Tuesday, May 03, 2016

PostGOP: The Fracturing Coalitions

All of the naval gazing over whether or not Hillary can win back Appalachia is really a more reasoned reaction to the Democratic Party break-up that's happening right along side the Republican one.

The only difference is that the media is taking some satisfaction in watching the Republicans implode, while hoping fervently that Hillary can hold it together just long enough to allow them to author their think-pieces on the first woman President.

In case you thought this Hillary rapture was about Progressives supporting progressives forget it. A reporter craves nothing more than their moment in history, imagining that they are going to pen the central opus of a historical moment.

Except their not. Because the historical moment is going to be Tweeted, and broadcast on Vine, posted to Instagram and shared on SnapChat. It's a new-age of media consumption after all.  And that's the first coalition that has fallen, the coalition of the media.

The second, and most public, is the demise of the long-abandoned Reagan coalition that has loosely held together as the modern GOP. I've said before that it was comprised of seven primary 'factions' and that your view of the so-called "establishment" varied in accordance with which group you found yourself in.

Trump has successfully courted and eighth faction, the blue collar workers, and they have banded together with the remnants of the Tea Party movement to form a fairly powerful voting bloc based, primarily, on anger and economic illiteracy in order to Make America Bronze Again....or something.
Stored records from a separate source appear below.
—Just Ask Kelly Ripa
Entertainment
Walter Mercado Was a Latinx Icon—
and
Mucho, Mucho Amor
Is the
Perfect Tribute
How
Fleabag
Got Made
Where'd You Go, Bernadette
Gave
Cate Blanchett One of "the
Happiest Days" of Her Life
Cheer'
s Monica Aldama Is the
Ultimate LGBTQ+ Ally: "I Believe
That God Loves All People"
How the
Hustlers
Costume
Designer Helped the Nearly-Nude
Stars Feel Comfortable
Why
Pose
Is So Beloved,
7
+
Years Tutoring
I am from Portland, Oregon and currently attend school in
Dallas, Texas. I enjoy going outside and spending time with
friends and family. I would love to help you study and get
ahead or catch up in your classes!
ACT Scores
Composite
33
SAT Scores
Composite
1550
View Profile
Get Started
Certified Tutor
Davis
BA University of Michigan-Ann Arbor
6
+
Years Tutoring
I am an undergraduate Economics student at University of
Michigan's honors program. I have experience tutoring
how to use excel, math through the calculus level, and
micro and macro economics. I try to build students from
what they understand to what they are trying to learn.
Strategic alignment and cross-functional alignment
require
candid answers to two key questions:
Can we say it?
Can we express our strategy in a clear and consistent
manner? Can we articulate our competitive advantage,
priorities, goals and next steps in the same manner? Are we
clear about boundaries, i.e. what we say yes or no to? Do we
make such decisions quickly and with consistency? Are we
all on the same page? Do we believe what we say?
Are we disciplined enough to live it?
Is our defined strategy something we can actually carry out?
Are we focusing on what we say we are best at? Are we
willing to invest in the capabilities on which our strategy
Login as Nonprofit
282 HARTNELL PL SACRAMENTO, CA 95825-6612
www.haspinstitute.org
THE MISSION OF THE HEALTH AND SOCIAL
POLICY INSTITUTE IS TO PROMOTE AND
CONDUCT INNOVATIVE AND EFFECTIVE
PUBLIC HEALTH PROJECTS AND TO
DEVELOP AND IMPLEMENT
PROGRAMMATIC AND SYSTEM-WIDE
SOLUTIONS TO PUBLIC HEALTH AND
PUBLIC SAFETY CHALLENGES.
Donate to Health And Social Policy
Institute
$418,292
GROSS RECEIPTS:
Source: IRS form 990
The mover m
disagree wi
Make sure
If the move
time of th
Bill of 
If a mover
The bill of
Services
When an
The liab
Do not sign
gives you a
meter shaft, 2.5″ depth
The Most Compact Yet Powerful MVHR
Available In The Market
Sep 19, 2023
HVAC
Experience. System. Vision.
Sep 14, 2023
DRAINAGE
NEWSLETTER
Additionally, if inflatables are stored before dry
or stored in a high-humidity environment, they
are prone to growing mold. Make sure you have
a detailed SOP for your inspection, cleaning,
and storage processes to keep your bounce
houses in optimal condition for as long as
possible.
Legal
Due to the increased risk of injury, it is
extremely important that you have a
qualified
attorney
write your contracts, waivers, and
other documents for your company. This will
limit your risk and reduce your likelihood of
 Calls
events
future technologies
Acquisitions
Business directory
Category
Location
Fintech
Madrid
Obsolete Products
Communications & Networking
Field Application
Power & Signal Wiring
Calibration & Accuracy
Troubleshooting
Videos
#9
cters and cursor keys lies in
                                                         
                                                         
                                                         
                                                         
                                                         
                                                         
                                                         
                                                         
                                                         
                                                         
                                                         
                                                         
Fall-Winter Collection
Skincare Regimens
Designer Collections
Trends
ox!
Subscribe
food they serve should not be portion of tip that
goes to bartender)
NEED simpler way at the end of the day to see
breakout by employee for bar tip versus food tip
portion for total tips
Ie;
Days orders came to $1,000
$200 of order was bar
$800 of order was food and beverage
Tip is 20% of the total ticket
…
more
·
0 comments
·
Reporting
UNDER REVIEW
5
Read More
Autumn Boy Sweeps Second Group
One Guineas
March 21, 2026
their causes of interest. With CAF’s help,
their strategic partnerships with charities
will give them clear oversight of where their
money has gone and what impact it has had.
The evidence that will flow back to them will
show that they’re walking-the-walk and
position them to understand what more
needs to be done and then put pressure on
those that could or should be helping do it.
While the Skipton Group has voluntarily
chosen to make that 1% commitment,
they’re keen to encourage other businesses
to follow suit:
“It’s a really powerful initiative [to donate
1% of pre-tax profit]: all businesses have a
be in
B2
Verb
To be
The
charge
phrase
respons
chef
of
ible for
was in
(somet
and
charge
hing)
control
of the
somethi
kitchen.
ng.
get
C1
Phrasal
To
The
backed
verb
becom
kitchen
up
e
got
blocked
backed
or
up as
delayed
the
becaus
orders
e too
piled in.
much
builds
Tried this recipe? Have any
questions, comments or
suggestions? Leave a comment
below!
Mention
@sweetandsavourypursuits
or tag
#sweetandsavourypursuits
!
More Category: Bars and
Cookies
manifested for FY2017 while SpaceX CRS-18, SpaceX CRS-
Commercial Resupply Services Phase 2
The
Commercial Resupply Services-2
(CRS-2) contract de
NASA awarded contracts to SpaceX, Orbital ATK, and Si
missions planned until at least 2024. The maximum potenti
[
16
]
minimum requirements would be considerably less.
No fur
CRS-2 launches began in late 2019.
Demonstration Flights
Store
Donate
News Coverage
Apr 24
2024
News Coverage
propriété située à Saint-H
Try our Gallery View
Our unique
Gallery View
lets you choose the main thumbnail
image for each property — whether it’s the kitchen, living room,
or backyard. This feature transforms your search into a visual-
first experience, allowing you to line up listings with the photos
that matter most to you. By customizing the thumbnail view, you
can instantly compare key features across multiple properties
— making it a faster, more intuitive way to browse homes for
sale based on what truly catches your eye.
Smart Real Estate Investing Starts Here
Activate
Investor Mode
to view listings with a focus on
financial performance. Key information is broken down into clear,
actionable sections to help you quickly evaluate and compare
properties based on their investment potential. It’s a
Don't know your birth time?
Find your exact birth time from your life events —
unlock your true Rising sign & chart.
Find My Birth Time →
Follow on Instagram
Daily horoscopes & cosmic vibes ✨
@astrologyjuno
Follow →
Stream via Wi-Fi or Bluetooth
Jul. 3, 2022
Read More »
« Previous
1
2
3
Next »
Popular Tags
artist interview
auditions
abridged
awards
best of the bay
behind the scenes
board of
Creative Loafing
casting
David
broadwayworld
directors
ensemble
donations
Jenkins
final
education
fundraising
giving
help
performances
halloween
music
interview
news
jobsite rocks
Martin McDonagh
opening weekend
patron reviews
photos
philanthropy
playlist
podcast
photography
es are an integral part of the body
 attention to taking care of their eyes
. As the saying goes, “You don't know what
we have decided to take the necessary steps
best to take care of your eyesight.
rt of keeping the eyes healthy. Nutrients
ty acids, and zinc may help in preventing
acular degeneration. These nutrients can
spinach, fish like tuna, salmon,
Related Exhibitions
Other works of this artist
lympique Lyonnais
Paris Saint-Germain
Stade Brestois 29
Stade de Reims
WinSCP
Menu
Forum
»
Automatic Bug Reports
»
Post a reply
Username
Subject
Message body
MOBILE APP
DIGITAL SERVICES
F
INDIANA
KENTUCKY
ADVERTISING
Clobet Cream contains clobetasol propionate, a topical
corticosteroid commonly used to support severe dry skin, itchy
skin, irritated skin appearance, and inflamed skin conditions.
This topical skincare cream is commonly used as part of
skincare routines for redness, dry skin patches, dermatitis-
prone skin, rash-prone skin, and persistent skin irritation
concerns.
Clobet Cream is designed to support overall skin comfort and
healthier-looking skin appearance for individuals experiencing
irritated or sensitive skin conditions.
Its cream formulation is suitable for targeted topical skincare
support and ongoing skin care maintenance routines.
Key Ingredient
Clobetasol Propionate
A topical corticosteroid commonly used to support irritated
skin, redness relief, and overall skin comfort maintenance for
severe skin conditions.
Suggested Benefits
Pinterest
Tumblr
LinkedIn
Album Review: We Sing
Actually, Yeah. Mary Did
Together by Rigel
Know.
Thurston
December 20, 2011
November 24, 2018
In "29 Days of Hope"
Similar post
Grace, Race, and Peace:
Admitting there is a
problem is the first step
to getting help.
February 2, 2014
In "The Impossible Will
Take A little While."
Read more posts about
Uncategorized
What's not really being reported all that often is that this wave of Trump supporters has to be coming from somewhere.  As the linked article at the top of this post accurately surmises it's coming from the old Democratic coalition, from the labor movement that was a reliable voting bloc for a long, long time.

This is the former union vote that allowed the Democrats to build powerful, urban political machines. It led to Tammany Hall and the Chicago Way, it provided the backbone for Democratic dominance of cities in the MidWest. Ultimately, it might be the thing that undoes Democratic control of a large portion of urban areas.

It's important to note that I'm not referring to the union leadership here. They have too much political, and financial, capital invested in the Democrats to cleanly break-away. Their abandonment of the party is going to be messy and public as the rank-and-file voters find themselves increasingly detached from their leaders.

The problem is that the Democrats ran out of things to give them. And what the voters wanted ran the risk of hurting another Democrat group, one of increasing electoral importance, the Hispanic voter.

That problem is not limited, for the Democrats, to just the blue collar workers. How long, for example, do you think it will be before the GLBTQ advocacy groups tire of Democratic pandering to Muslims? (who, in other countries, have a troubling habit of continuously trying to teach gay people to fly by throwing them off buildings) How long before the simmering black resentment over what they perceive as abandonment by Democrats starts becoming directed at the aforementioned Hispanics? And can the largely Catholic Hispanic voter really ever reconcile with Planned Parenthood and their Fetal tissue factories?

Another Democratic problem is that all of these groups are being loosely held together by a group of very well-off, Caucasian members of the New England yacht set. A group that has absolutely nothing in common with any of them.

The above is why I think "demographics is destiny" is a flawed model for Democrats and it's why I see a path to renewal for whatever follows the GOP.

Of course, the GOP voter is going to have to change a little bit, more on that later.